(Stored dataset items)
((
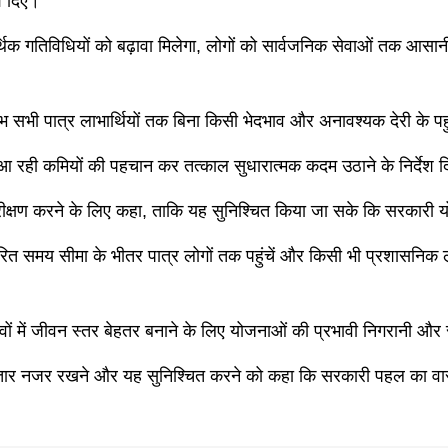
ेश दिए।
िक गतिविधियों को बढ़ावा मिलेगा, लोगों को सार्वजनिक सेवाओं तक आसानी
भ सभी पात्र लाभार्थियों तक बिना किसी भेदभाव और अनावश्यक देरी के प
ने आ रही कमियों की पहचान कर तत्काल सुधारात्मक कदम उठाने के निर्देश 
रीक्षण करने के लिए कहा, ताकि यह सुनिश्चित किया जा सके कि सरकारी योजन
धारित समय सीमा के भीतर पात्र लोगों तक पहुंचें और किसी भी प्रशासनिक
ांवों में जीवन स्तर बेहतर बनाने के लिए योजनाओं की प्रभावी निगरानी और
ार नजर रखने और यह सुनिश्चित करने को कहा कि सरकारी पहल का वास्तविक 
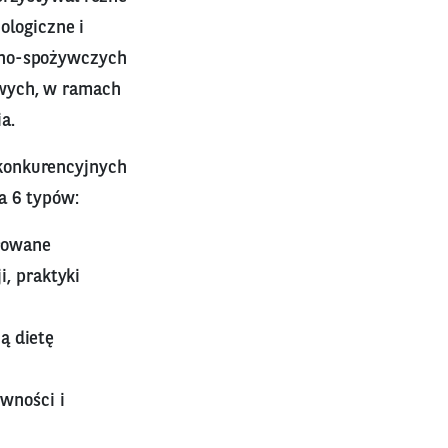
ologiczne i
lno-spożywczych
owych, w ramach
a.
konkurencyjnych
a 6 typów:
growane
i, praktyki
ą dietę
wności i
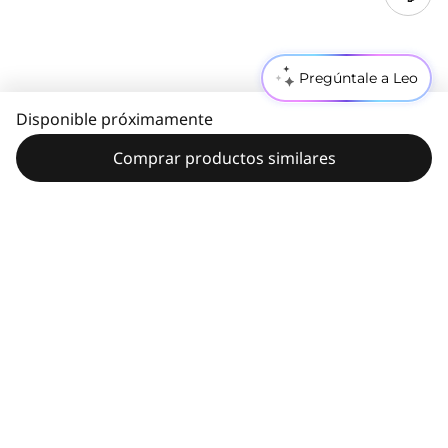
Pregúntale a Leo
Disponible próximamente
Comprar productos similares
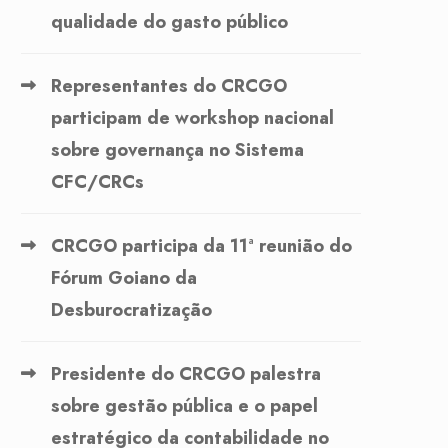
qualidade do gasto público
Representantes do CRCGO
participam de workshop nacional
sobre governança no Sistema
CFC/CRCs
CRCGO participa da 11ª reunião do
Fórum Goiano da
Desburocratização
Presidente do CRCGO palestra
sobre gestão pública e o papel
estratégico da contabilidade no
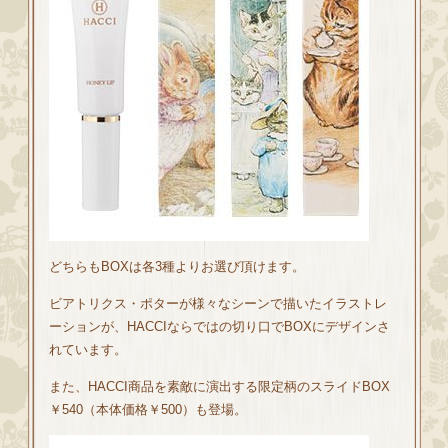
どちらもBOXは各3種よりお選び頂けます。
ビアトリクス・ポターが様々なシーンで描いたイラストレ
ーションが、HACCIならではの切り口でBOXにデザインさ
れています。
また、HACCI商品を素敵に演出する限定柄のスライドBOX
￥540（本体価格￥500）も登場。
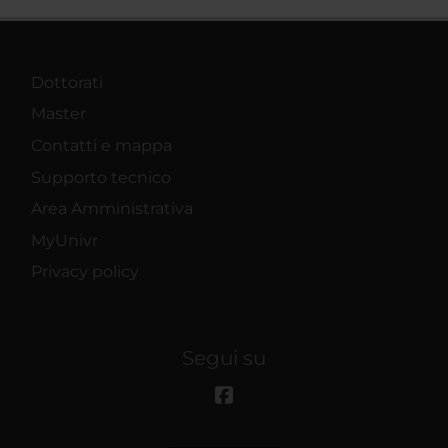
Dottorati
Master
Contatti e mappa
Supporto tecnico
Area Amministrativa
MyUnivr
Privacy policy
Segui su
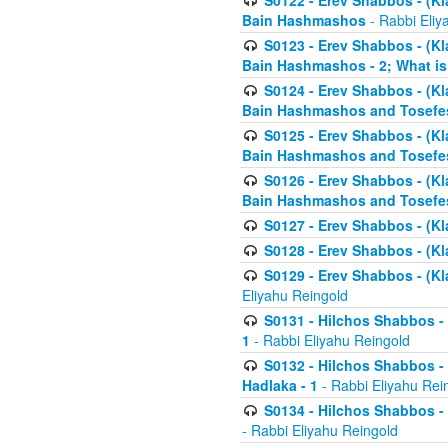
S0122 - Erev Shabbos - (Kl
Bain Hashmashos
- Rabbi Eliy
S0123 - Erev Shabbos - (Kl
Bain Hashmashos - 2; What is
S0124 - Erev Shabbos - (Kl
Bain Hashmashos and Tosefe
S0125 - Erev Shabbos - (Kl
Bain Hashmashos and Tosefe
S0126 - Erev Shabbos - (Kl
Bain Hashmashos and Tosefe
S0127 - Erev Shabbos - (Kl
S0128 - Erev Shabbos - (Kla
S0129 - Erev Shabbos - (Kla
Eliyahu Reingold
S0131 - Hilchos Shabbos - 
1
- Rabbi Eliyahu Reingold
S0132 - Hilchos Shabbos - 
Hadlaka - 1
- Rabbi Eliyahu Rei
S0134 - Hilchos Shabbos - (
- Rabbi Eliyahu Reingold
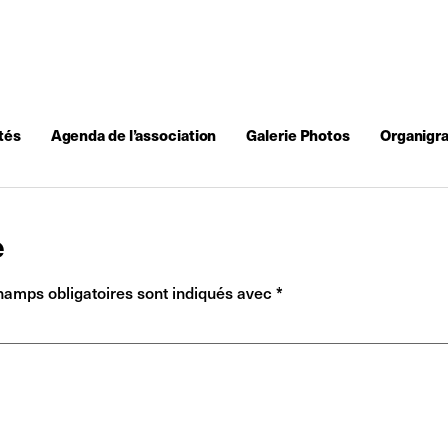
tés
Agenda de l’association
Galerie Photos
Organigr
e
hamps obligatoires sont indiqués avec
*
))
Instructions to follow:
The answer must consist of each line in the entries above that includes "CRCGO".

Output below:
Representantes do CRCGO
CRCGO participa da 11ª reunião do
Presidente do CRCGO palestra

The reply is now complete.